9. Tableware washing and disinfecting machine


When using a tableware washing and disinfecting machine for tableware washing and disinfection, it should be noted that the placement of tableware on the washing rack should meet the set requirements, and should not be piled up randomly, so as not to affect the effect of washing and disinfection. The working water temperature is controlled at around 80°C. Washing supplies, Dilong soaking powder, and disinfectant should be temporarily prepared and replaced at any time. After cleaning and disinfection, the effect of washing and disinfection of tableware should be checked. If the hygiene requirements cannot be met, washing and disinfection should be carried out again.

2. The process of tableware disinfection

1. Remove most of the residues and dirt on the surface of public utensils.

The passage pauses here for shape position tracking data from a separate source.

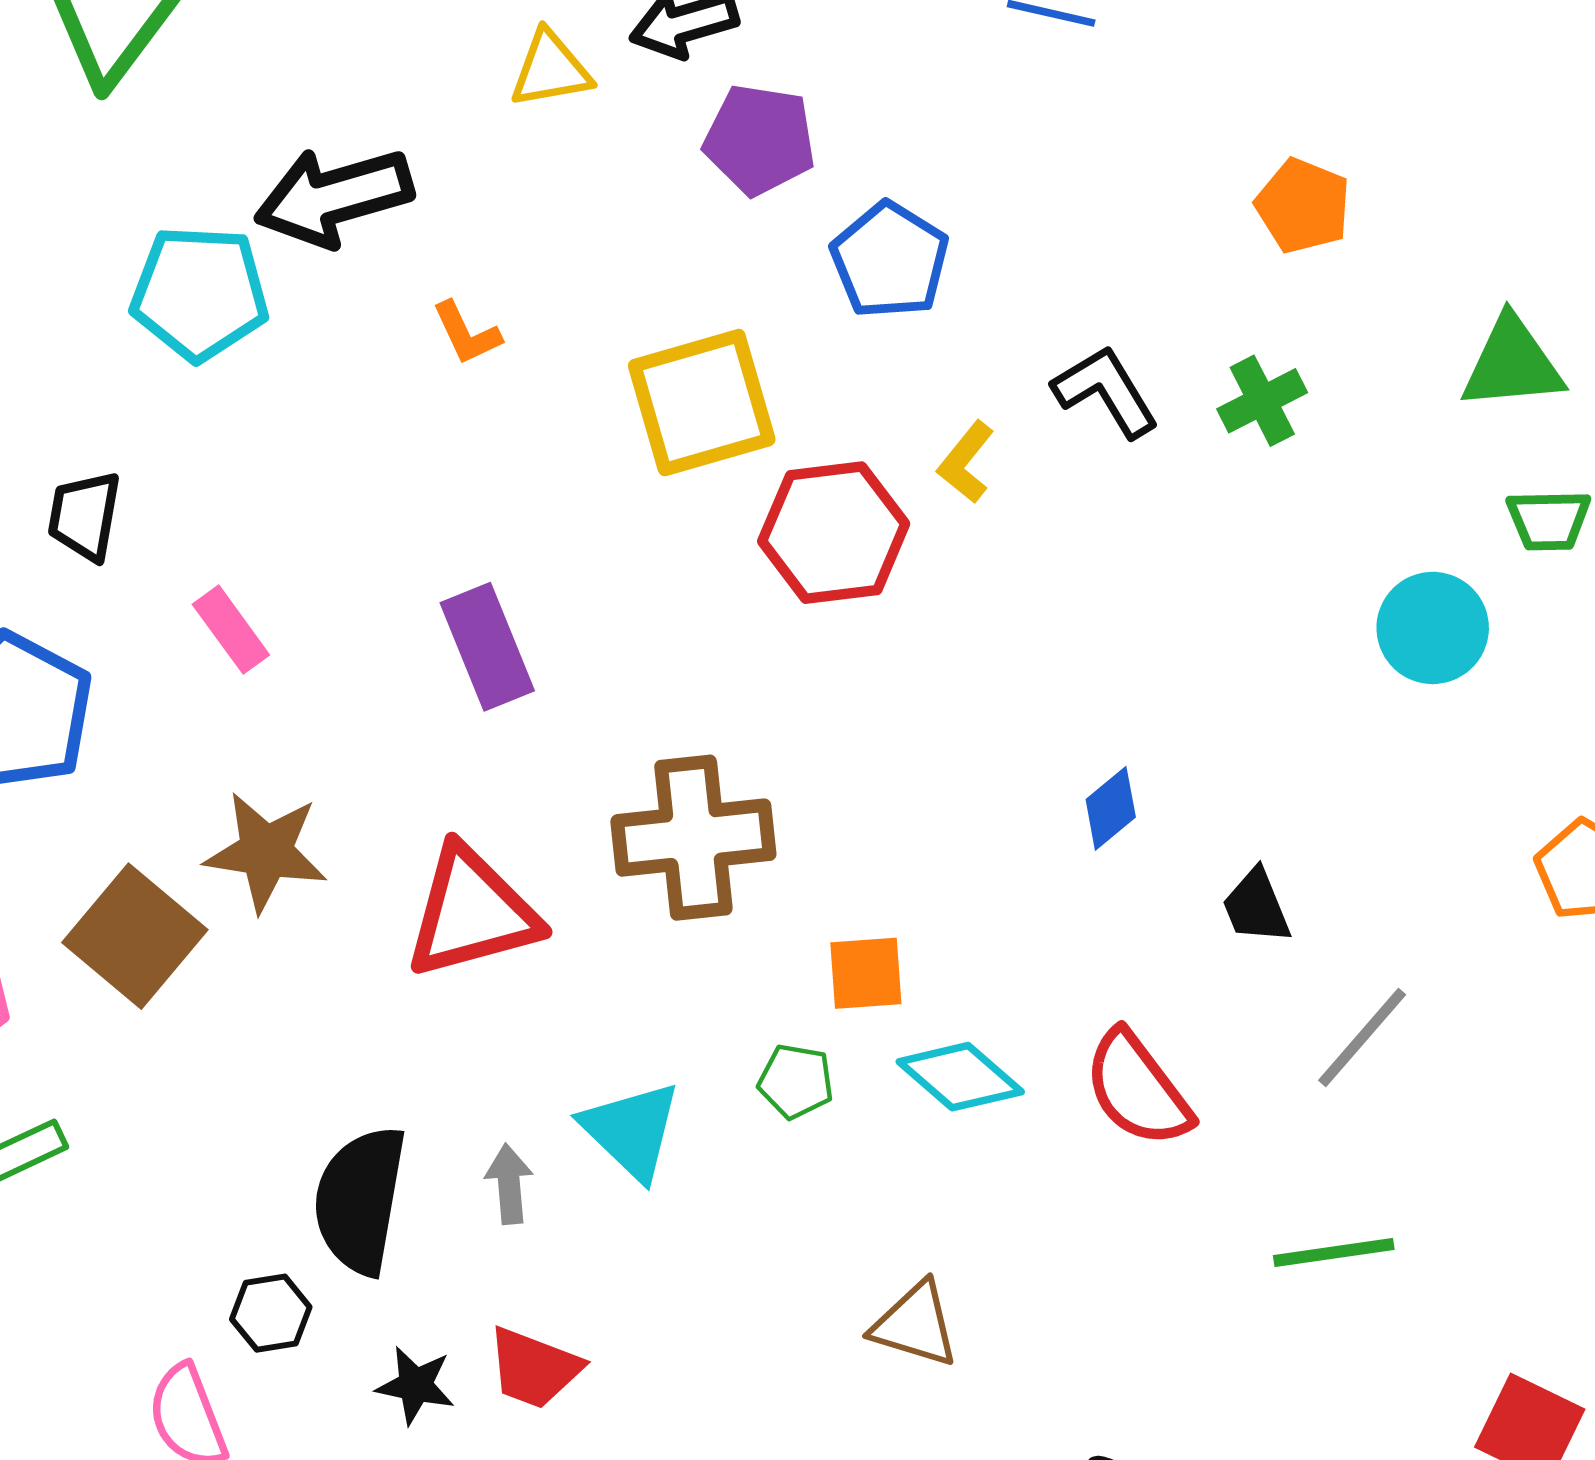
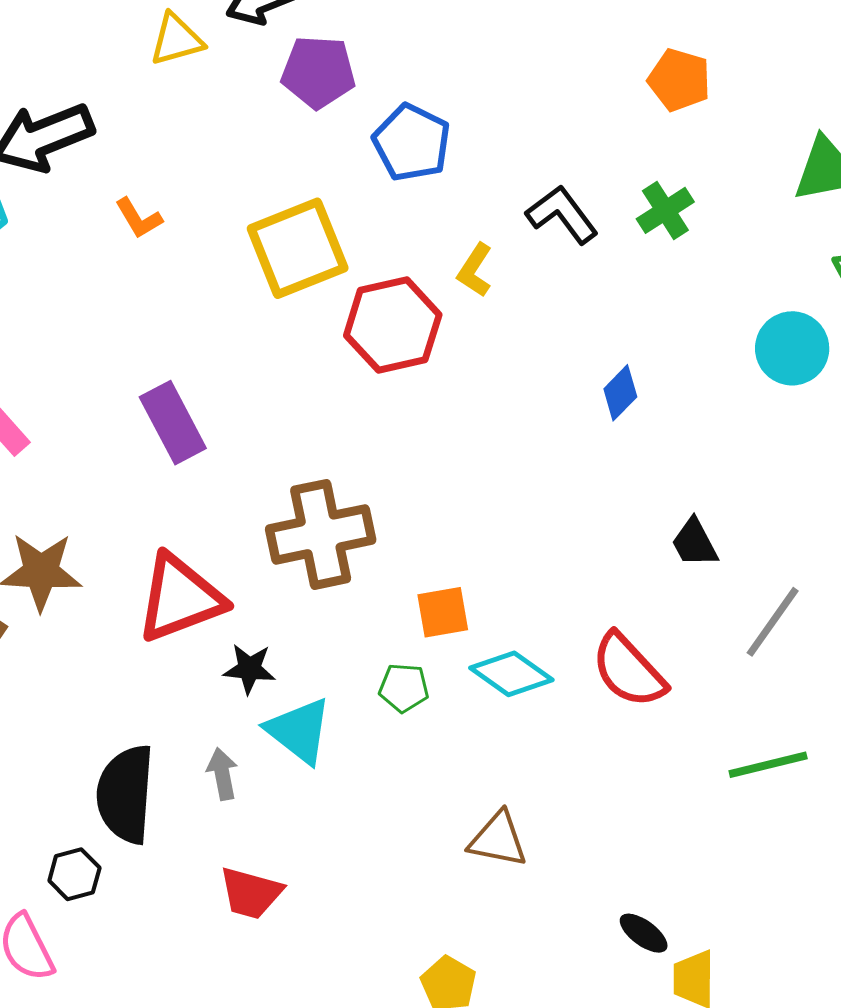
blue diamond: (1111, 808) -> (620, 393), moved
black star: (415, 1385) -> (249, 669), moved

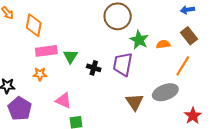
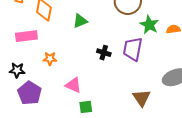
pink rectangle: (46, 51) -> (26, 36), moved
green triangle: (70, 56) -> (80, 21), moved, turned 35
brown triangle: (135, 102) -> (142, 98), moved

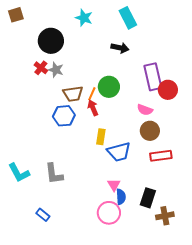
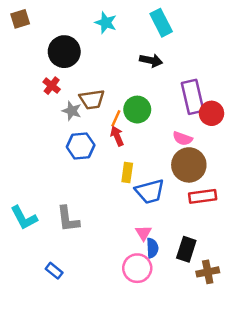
gray star: (56, 70) -> (72, 111), moved
brown trapezoid: (73, 94) -> (92, 99), moved
brown circle: (150, 131) -> (189, 165), size x1.4

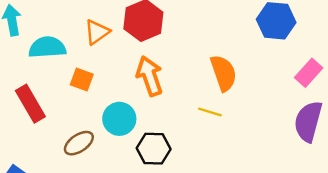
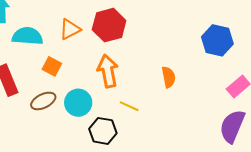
orange semicircle: (224, 73) -> (169, 77), size x0.7
yellow line: (210, 112) -> (129, 106), moved
brown ellipse: (79, 143) -> (43, 101), moved

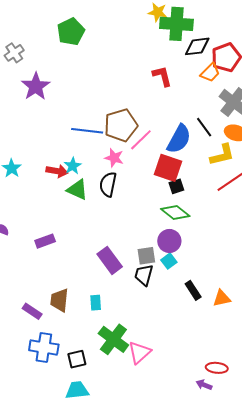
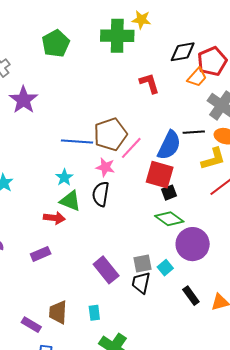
green cross: (176, 24) -> (117, 36), moved
black line: (204, 127) -> (194, 132), turned -55
red arrow: (57, 171) -> (54, 218), moved
purple circle: (169, 241) -> (193, 244), moved, size x1.4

2. Clean the surfaces of public utensils with disinfectant.

3. Finally, rinse off the residual disinfectant with clean water.

3. Qualified standards for tableware disinfection

1. The surface of the tableware is smooth and clean, no oil stains, no peculiar smell, and dry.

2. The residual amount of sodium alkyl iodate on the tableware is less than 0.1 mg/100 square centimeters, and the free residual chlorine is less than 0.3 mg/L.

3. The coliform bacteria on the tableware is less than 3/100 square centimeters, and no pathogenic bacteria can be detected.

Disclaimer: The above methods are provided by the program system index or shared by netizens. They are for your reference only and do not represent the research views of this website. They are proven to be effective. Please pay attention to the authenticity and authority of the source of the content.